Sawubona!
Aight, time to get philosophical for a sec. Just as the ship built by the brother of Jared was tight like unto a dish, this email is going to be hectic and all over the place...even like unto this last week.
Where to start, where to start...
Thanks to the cheapness of the driving range here, my golf skills are gradually improving, line upon line, p-day upon p-day. My slice is becoming less of a slice, but on the down side, Elder Gold says my back swing looks like I'm pooping my pants. But whatevs, I don't golf to look pretty.
You know how you always hear about those crazy stories where one of the missionaries in a companionship is like, "Hey, I think we should go back and talk to those people," and the other's like, "Nah man, you're crazy. Quit takin' loony pills," but then the first one's like, "Ah eish man, I really feel like we should go talk to those people," so the other one's finally like, "Yeah ok whatever let's go," and then it ends up being a super neat spiritual experience that put you in the right place at the right time? Well brothers and sisters, I'm here today to bare witness that those experiences DO happen. But unfortunately, I was the missionary in the story that was like, "Nah man, you're crazy." Woops. Let me explain...
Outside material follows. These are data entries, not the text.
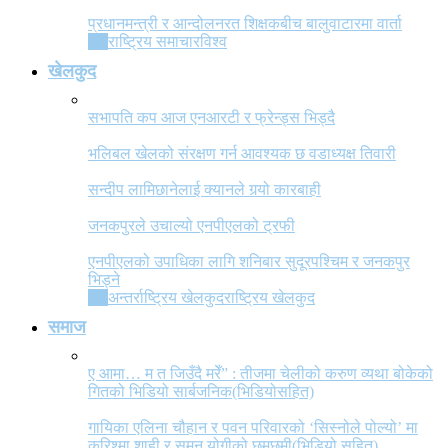
प्रधानमन्त्री र आन्दोलनरत शिक्षकबीच बालुवाटारमा वार्ता
All
राष्ट्रिय समाचार
विश्व
खेलकुद
सभापति कप आज एनआरटी र फ्रेन्ड्स भिड्दै
भलिबल खेलको संरक्षण गर्न आवश्यक छ वडाध्यक्ष तिवारी
सन्दीप लामिछानेलाई क्यानले गर्‍यो कारबाही
जनकपुरले उचाल्यो एनपीएलको ट्रफी
एनपीएलको उपाधिका लागि शनिबार सुदूरपश्चिम र जनकपुर
भिड्ने
All
अन्तर्राष्ट्रिय खेलकुद
राष्ट्रिय खेलकुद
समाज
ए आमा… म त जिउँदै मरेँ” : तीजमा चेलीको करुण व्यथा बोकेको
गितको भिडियो सार्बजनिक(भिडियोसहित)
गायिका एलिना चौहान र पवन परिवारको ‘सिस्नोले पोल्यो’ मा
करिश्मा शाही र सुमन योगीको छमछमी(भिडियो सहित)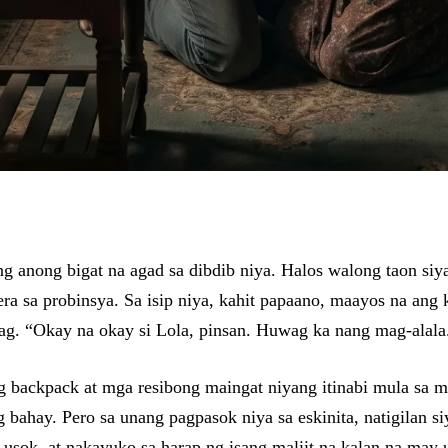
ng anong bigat na agad sa dibdib niya. Halos walong taon si
a sa probinsya. Sa isip niya, kahit papaano, maayos na ang k
wag. “Okay na okay si Lola, pinsan. Huwag ka nang mag-alal
g backpack at mga resibong maingat niyang itinabi mula sa m
g bahay. Pero sa unang pagpasok niya sa eskinita, natigilan s
usok, at nakayuko sa harap ng isang maliit na kalan na may u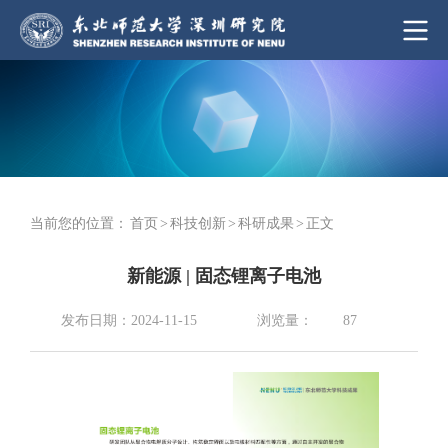
当前您的位置：
首页
>
科技创新
>
科研成果
>
正文
新能源 | 固态锂离子电池
浏览量：
发布日期：2024-11-15
87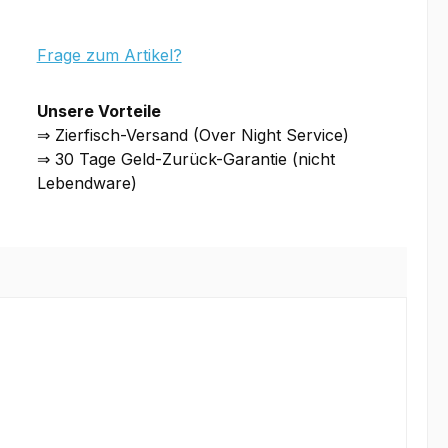
Frage zum Artikel?
Unsere Vorteile
⇒ Zierfisch-Versand (Over Night Service)
⇒ 30 Tage Geld-Zurück-Garantie (nicht
Lebendware)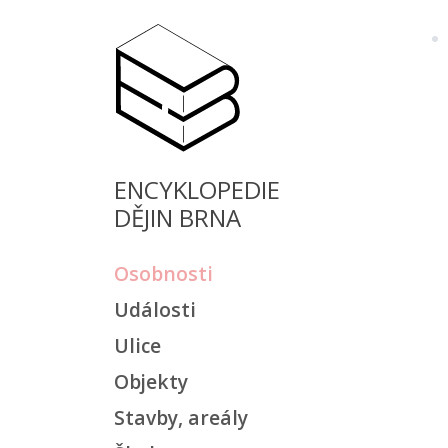
ENCYKLOPEDIE
DĚJIN BRNA
Osobnosti
Události
Ulice
Objekty
Stavby, areály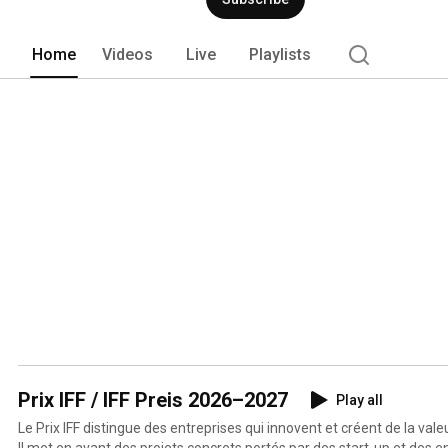
Home
Videos
Live
Playlists
Prix IFF / IFF Preis 2026–2027
Play all
Le Prix IFF distingue des entreprises qui innovent et créent de la vale
Il met en avant des projets concrets portés par des start-up et des e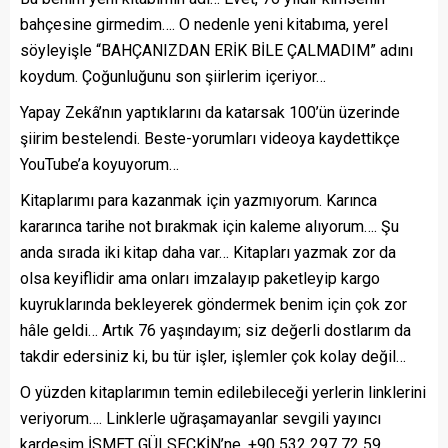
bahçesine girmedim…. O nedenle yeni kitabıma, yerel
söyleyişle “BAHÇANIZDAN ERİK BİLE ÇALMADIM” adını
koydum. Çoğunluğunu son şiirlerim içeriyor…
Yapay Zekâ’nın yaptıklarını da katarsak 100’ün üzerinde
şiirim bestelendi. Beste-yorumları videoya kaydettikçe
YouTube’a koyuyorum…
Kitaplarımı para kazanmak için yazmıyorum. Karınca
kararınca tarihe not bırakmak için kaleme alıyorum…. Şu
anda sırada iki kitap daha var… Kitapları yazmak zor da
olsa keyiflidir ama onları imzalayıp paketleyip kargo
kuyruklarında bekleyerek göndermek benim için çok zor
hâle geldi… Artık 76 yaşındayım; siz değerli dostlarım da
takdir edersiniz ki, bu tür işler, işlemler çok kolay değil…
O yüzden kitaplarımın temin edilebileceği yerlerin linklerini
veriyorum…. Linklerle uğraşamayanlar sevgili yayıncı
kardeşim İSMET GÜLSEÇKİN’ne, +90 532 297 72 59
One thing led to another Thursday, and somehow we ended up in an ANC headquarters teaching three guys about the Book of Mormon. One of them, Patrick, seemed to know a lot. He knew about Joseph Smith, the Pearl of Great Price, the Doctrine and Covenants, how long we serve as missionaries, but kept insisting that he wasn't a member. As a member of the ANC, he must know the religious backgrounds of everyone they're reaching out to, so he's done his research. But then he mentions something super specific from one of the Articles of Faith, and we're just like...what the heck. So as he's walking us out to the car, he's finally like, "Hey...you should go check and see if my name's still on the records." HE'S A MEMBER!!! We got talking a little bit more, and I guess he was baptized about 25 years back, in Alabama of all places. But the best part is...he's a Melchizedek Priesthood holder who stays in town! EXACTLY what Kimberley needs to be able to split the ward! If this isn't a testament of the Lord's hand in this work, I dunno what is. So the moral of the story? If you or your companion have a spiritual prompting to do something, act on it and miracles will happen.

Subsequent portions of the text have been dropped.